Three stocks in this excellent category of routine dividend growth are utility Consolidated Edison (ED), Canadian energy company Enbridge (ENB), and real estate investment trust Realty Income (O)Let’s discuss these world-class stocks right now.

Consolidated Edison

Consolidated Edison is reaching an important dividend marker. The utility that gives electricity to the NY City area has boosted its payout for 47 straight years. That puts it only three years away from joining a top group of dividend heavyweights.

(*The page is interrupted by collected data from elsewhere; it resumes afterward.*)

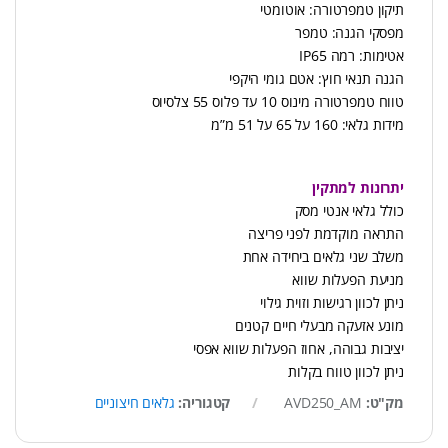
תיקון טמפרטורה: אוטומטי
מפסקי הגנה: טמפר
אטימות: רמה IP65
הגנה תנאי חוץ: אטם גומי היקפי
טווח טמפרטורה מינוס 10 עד פלוס 55 צלסיוס
מידות גלאי: 160 על 65 על 51 מ”מ
יתרונות למתקין
כולל גלאי אנטי מסק
התראה מוקדמת לפני פריצה
משלב שני גלאים ביחידה אחת
מניעת הפעלות שווא
ניתן לכוון רגישות וזוית גילוי
מונע אזעקה מבעלי חיים קטנים
יציבות גבוהה, אחוז הפעלות שווא אפסי
ניתן לכוון טווח בקלות
מק"ט:
AVD250_AM
קטגוריה:
גלאים חיצוניים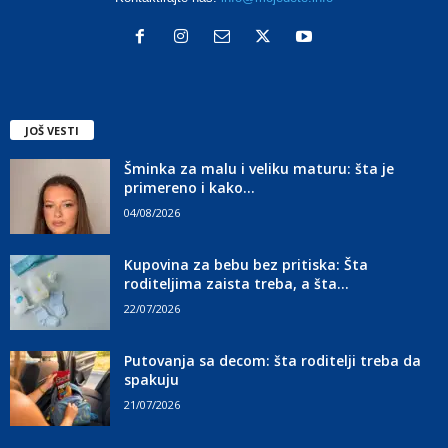
JOŠ VESTI
Šminka za malu i veliku maturu: šta je
primereno i kako...
04/08/2026
Kupovina za bebu bez pritiska: Šta
roditeljima zaista treba, a šta...
22/07/2026
Putovanja sa decom: šta roditelji treba da
spakuju
21/07/2026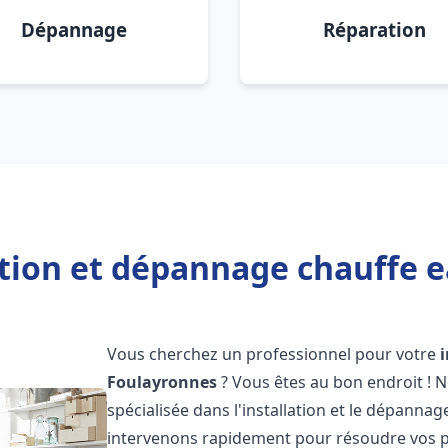
Dépannage
Réparation
ation et dépannage chauffe 
Vous cherchez un professionnel pour votre
Foulayronnes
? Vous êtes au bon endroit ! 
spécialisée dans l'installation et le dépanna
intervenons rapidement pour résoudre vos p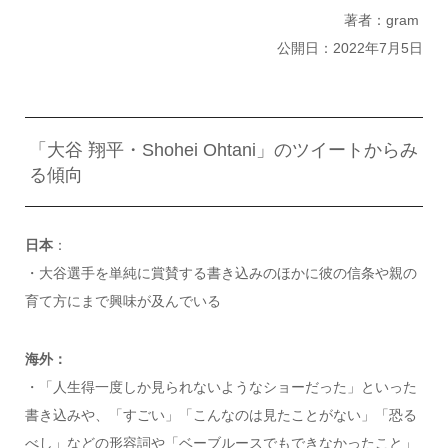
著者：gram
公開日：2022年7月5日
「大谷 翔平・Shohei Ohtani」のツイートからみ
る傾向
日本
：
・大谷選手を単純に賞賛する書き込みのほかに彼の信条や親の
育て方にまで興味が及んでいる
海外：
・「人生得一度しか見られないようなショーだった」といった
書き込みや、「すごい」「こんなのは見たことがない」「恐る
べし」などの形容詞や「ベーブルースでもできなかったこと」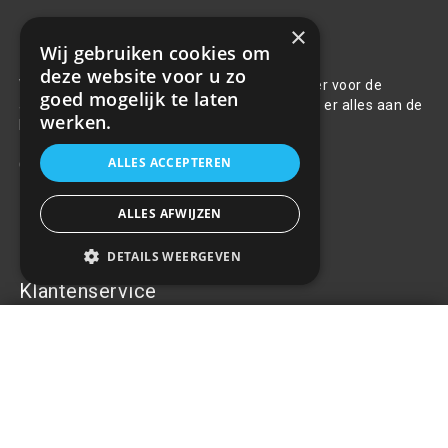
×
Over ons
Wij gebruiken cookies om
deze website voor u zo
Welkom bij R&R Parts Automotive, uw partner voor de
goed mogelijk te laten
aanschaf van alle auto accessoires. Wij doen er alles aan de
werken.
beste selectie, service & prijs te bieden.
ALLES ACCEPTEREN
Contact
+31(0)85 486 83 17
ALLES AFWIJZEN
info@rrparts.nl
DETAILS WEERGEVEN
Klantenservice
Interieur Auto Spiegel
Over ons
€3,79
+
Contact
Algemene voorwaarden
Privacy Policy
Klachten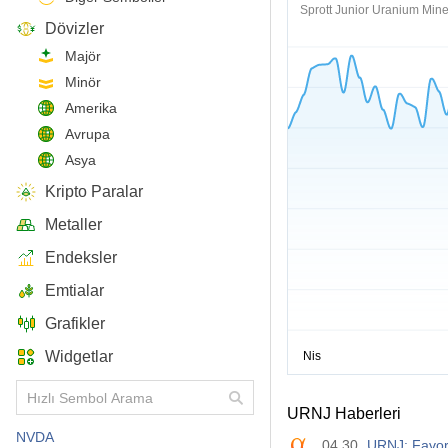
Sprott Junior Uranium Min
Dövizler
Majör
Minör
Amerika
Avrupa
Asya
Kripto Paralar
Metaller
Endeksler
Emtialar
Grafikler
Widgetlar
URNJ Haberleri
NVDA
04.30
URNJ: Favor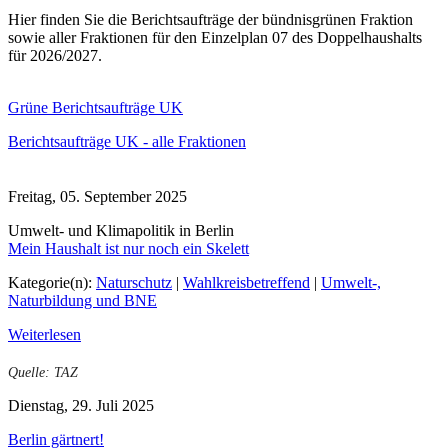
Hier finden Sie die Berichtsaufträge der bündnisgrünen Fraktion
sowie aller Fraktionen für den Einzelplan 07 des Doppelhaushalts
für 2026/2027.
Grüne Berichtsaufträge UK
Berichtsaufträge UK - alle Fraktionen
Freitag, 05. September 2025
Umwelt- und Klimapolitik in Berlin
Mein Haushalt ist nur noch ein Skelett
Kategorie(n):
Naturschutz
|
Wahlkreisbetreffend
|
Umwelt-,
Naturbildung und BNE
Weiterlesen
Quelle: TAZ
Dienstag, 29. Juli 2025
Berlin gärtnert!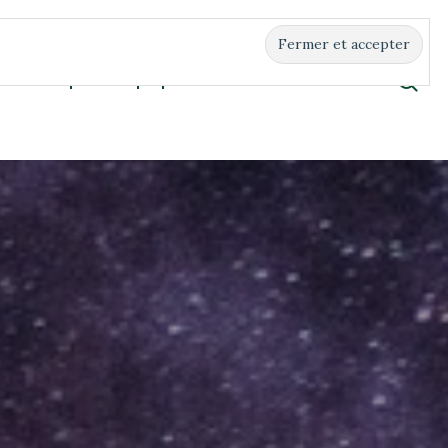
Boutique
À propos
Contact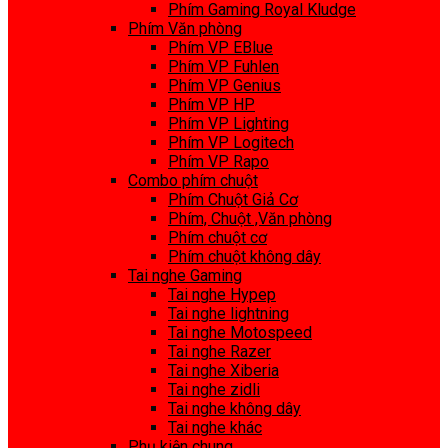
Phím Gaming Royal Kludge
Phím Văn phòng
Phím VP EBlue
Phím VP Fuhlen
Phím VP Genius
Phím VP HP
Phím VP Lighting
Phím VP Logitech
Phím VP Rapo
Combo phím chuột
Phím Chuột Giả Cơ
Phím, Chuột ,Văn phòng
Phím chuột cơ
Phím chuột không dây
Tai nghe Gaming
Tai nghe Hypep
Tai nghe lightning
Tai nghe Motospeed
Tai nghe Razer
Tai nghe Xiberia
Tai nghe zidli
Tai nghe không dây
Tai nghe khác
Phụ kiện chung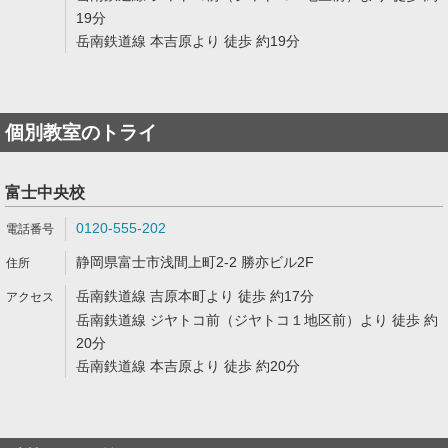
19分
岳南鉄道線 本吉原より 徒歩 約19分
個別教室のトライ
富士中央校
0120-555-202
静岡県富士市浅間上町2-2 勝亦ビル2F
岳南鉄道線 吉原本町より 徒歩 約17分
岳南鉄道線 ジヤトコ前（ジヤトコ１地区前）より 徒歩 約
20分
岳南鉄道線 本吉原より 徒歩 約20分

Consolidated Edison seems to be on track to get that rare honor. The company expects to increase its earnings per share by between 4% and 6% yearly over the next five years. Underlying that forecast is the recovery and expansion of the New York City market and the company’s solar energy business, where it is the second-largest solar energy creator in North America and seventh largest globally. Consolidated has plenty financial ability to fund the capital projects needed to keep growing its earnings, thanks to its investment-grade numbers and relatively conservative dividend ratio. It should stay a world-class dividend asset for years.

Enbridge

Enbridge has boosted its dividend in every year of the past 26. But even more impressive, it has an excellent dividend growth rate. The company has increased its payout at a 10% compound rate during the past 26 years. 

That’s a stellar track record, especially in the rough energy industry. The company’s heavy dividend growth has delivered the ability to generate great returns of 15% annually over the past 25 years, well ahead of the S&P 500 and its peers.

Enbridge should continue growing its dividend in the years to come. The company has a multi-billion-dollar expansion program happening now that should deliver 5% to 7% per share growth through 2023. 

Beyond that, it keeps moving its investments into infrastructure that supports low carbon sources. Enbridge also has good financial flexibility to pay for this growth thanks to its investment-level numbers and conservative payout ratio. 

Realty Income

Realty Income has been perfect over the years. The REIT has given out 610 consecutive monthly dividends since it began over half a century ago. And since 1994, the REIT has boosted its payout 110 times, including in each of the past 94 quarters.

Overall, Realty Income has enlarged its payout at a 4.4% compound rate since its IPO. That has helped it create a 15.2% yearly average return as a company.

Realty Income should not have a problem continuing this trend. It has one of the best balance sheets in the industry as it’s one of only eight REITs with A-rated credit. And with its conservative dividend ratio, it has the financial flexibility to keep buying new properties, which drives its growth and payout.